Task to complete =
Copy all records verbatim, images excluded.
(Beginning of Records provided)
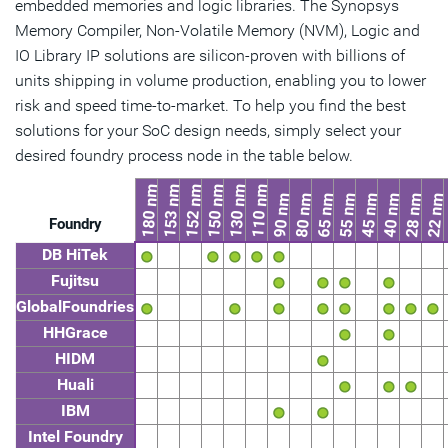
embedded memories and logic libraries. The Synopsys
Memory Compiler, Non-Volatile Memory (NVM), Logic and
IO Library IP solutions are silicon-proven with billions of
units shipping in volume production, enabling you to lower
risk and speed time-to-market. To help you find the best
solutions for your SoC design needs, simply select your
desired foundry process node in the table below.
180 nm
153 nm
152 nm
150 nm
130 nm
110 nm
90 nm
80 nm
65 nm
55 nm
45 nm
40 nm
28 nm
22 nm
Foundry
DB HiTek
Fujitsu
GlobalFoundries
HHGrace
HIDM
Huali
IBM
Intel Foundry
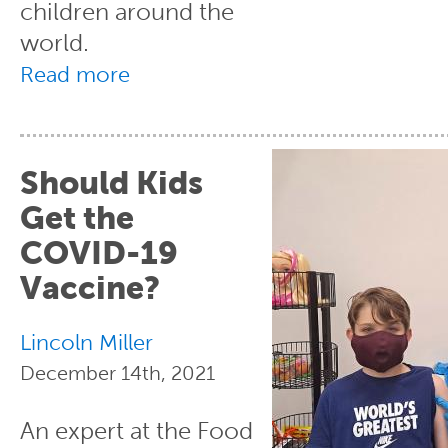
children around the
world.
Read more
Should Kids
Get the
COVID-19
Vaccine?
Lincoln Miller
December 14th, 2021
An expert at the Food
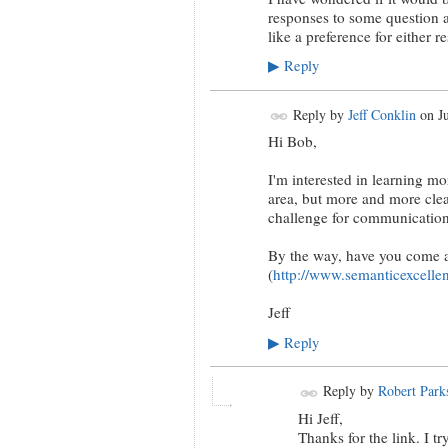
responses to some question 
like a preference for either r
Reply
▶
Reply by
Jeff Conklin
on
J
Hi Bob,
I'm interested in learning mo
area, but more and more clear
challenge for communication
By the way, have you come a
(
http://www.semanticexcellen
Jeff
Reply
▶
Reply by
Robert Park
Hi Jeff,
Thanks for the link. I t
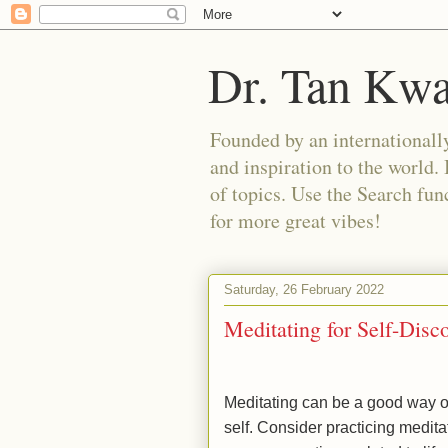
Dr. Tan Kw
Founded by an internationally
and inspiration to the world. 
of topics. Use the Search func
for more great vibes!
Saturday, 26 February 2022
Meditating for Self-Disc
Meditating can be a good way of
self. Consider practicing meditat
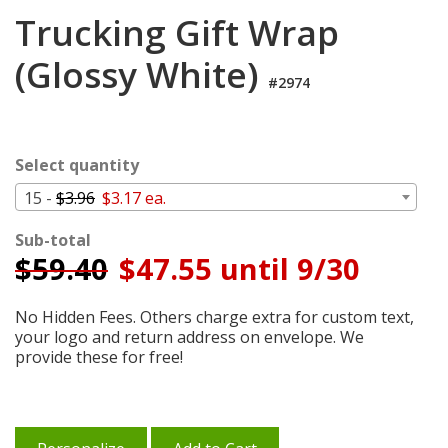
Login
Trucking Gift Wrap
My
(Glossy White)
Cart
#2974
Select quantity
15 -
$3.96
$3.17 ea.
Sub-total
$
59.40
$47.55 until 9/30
No Hidden Fees. Others charge extra for custom text,
your logo and return address on envelope. We
provide these for free!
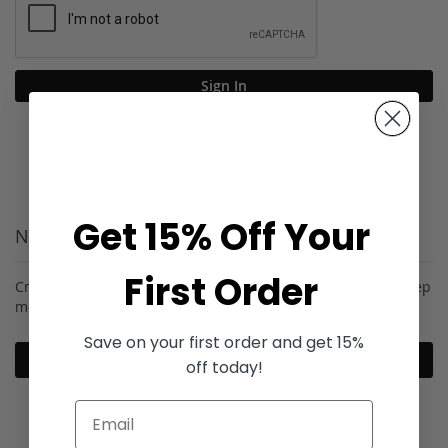
Sign In
Forgot Your Password?
Get 15% Off Your
New Customers
First Order
Creating an account has many benefits: check out faster, keep
more than one address, track orders and more.
Save on your first order and get 15%
Create an Account
off today!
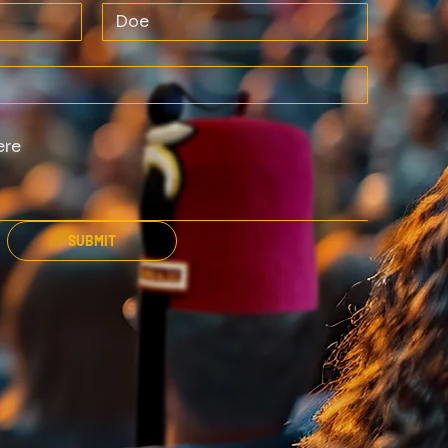
SUBMIT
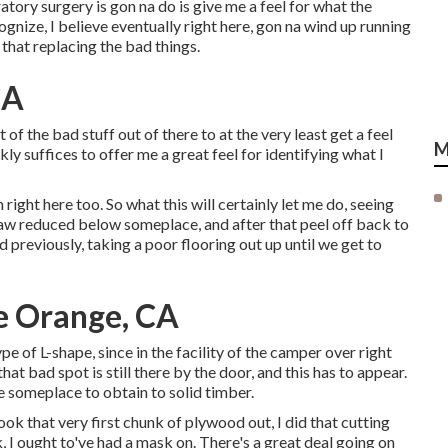
tory surgery is gon na do is give me a feel for what the
cognize, I believe eventually right here, gon na wind up running
that replacing the bad things.
CA
nt of the bad stuff out of there to at the very least get a feel
M
ckly suffices to offer me a great feel for identifying what I
right here too. So what this will certainly let me do, seeing
c saw reduced below someplace, and after that peel off back to
id previously, taking a poor flooring out up until we get to
e Orange, CA
ype of L-shape, since in the facility of the camper over right
hat bad spot is still there by the door, and this has to appear.
re someplace to obtain to solid timber.
ook that very first chunk of plywood out, I did that cutting
ck, I ought to've had a mask on. There's a great deal going on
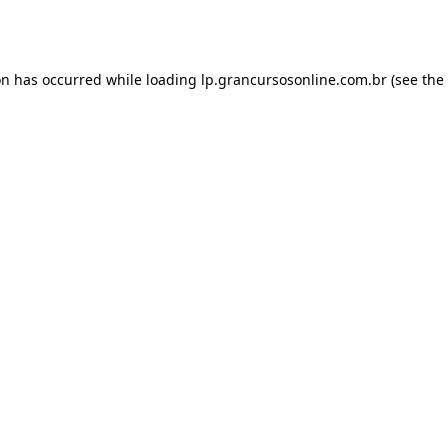
on has occurred while loading
lp.grancursosonline.com.br
(see the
(End of Records provided)
Answer space =
embedded memories and logic libraries. The Synopsys
Memory Compiler, Non-Volatile Memory (NVM), Logic and
IO Library IP solutions are silicon-proven with billions of
units shipping in volume production, enabling you to lower
risk and speed time-to-market. To help you find the best
solutions for your SoC design needs, simply select your
desired foundry process node in the table below.
180 nm
153 nm
152 nm
150 nm
130 nm
110 nm
90 nm
80 nm
65 nm
55 nm
45 nm
40 nm
28 nm
22 nm
Foundry
DB HiTek
Fujitsu
GlobalFoundries
HHGrace
HIDM
Huali
IBM
Intel Foundry
children around the
world.
Read more
Should Kids
Get the
COVID-19
Vaccine?
Lincoln Miller
December 14th, 2021
An expert at the Food
responses to some question 
like a preference for either r
Reply
▶
Reply by
Jeff Conklin
on
J
Hi Bob,
I'm interested in learning mo
area, but more and more clear
challenge for communication
By the way, have you come a
(
http://www.semanticexcellen
Jeff
Reply
▶
Reply by
Robert Park
Hi Jeff,
Thanks for the link. I t
Dr. Tan Kw
Founded by an internationally
and inspiration to the world. 
of topics. Use the Search func
for more great vibes!
Saturday, 26 February 2022
Meditating for Self-Disc
Meditating can be a good way of
self. Consider practicing meditat
Login
Trucking Gift Wrap
My
(Glossy White)
Cart
#2974
Select quantity
15 -
$3.96
$3.17 ea.
Sub-total
$
59.40
$47.55 until 9/30
No Hidden Fees. Others charge extra for custom text,
your logo and return address on envelope. We
provide these for free!
Sign In
Forgot Your Password?
Get 15% Off Your
New Customers
First Order
Creating an account has many benefits: check out faster, keep
more than one address, track orders and more.
Save on your first order and get 15%
Create an Account
off today!
SUBMIT
tory surgery is gon na do is give me a feel for what the
cognize, I believe eventually right here, gon na wind up running
that replacing the bad things.
CA
nt of the bad stuff out of there to at the very least get a feel
M
ckly suffices to offer me a great feel for identifying what I
right here too. So what this will certainly let me do, seeing
c saw reduced below someplace, and after that peel off back to
id previously, taking a poor flooring out up until we get to
e Orange, CA
ype of L-shape, since in the facility of the camper over right
hat bad spot is still there by the door, and this has to appear.
re someplace to obtain to solid timber.
ook that very first chunk of plywood out, I did that cutting
ck, I ought to've had a mask on. There's a great deal going on
on has occurred while loading
lp.grancursosonline.com.br
(see the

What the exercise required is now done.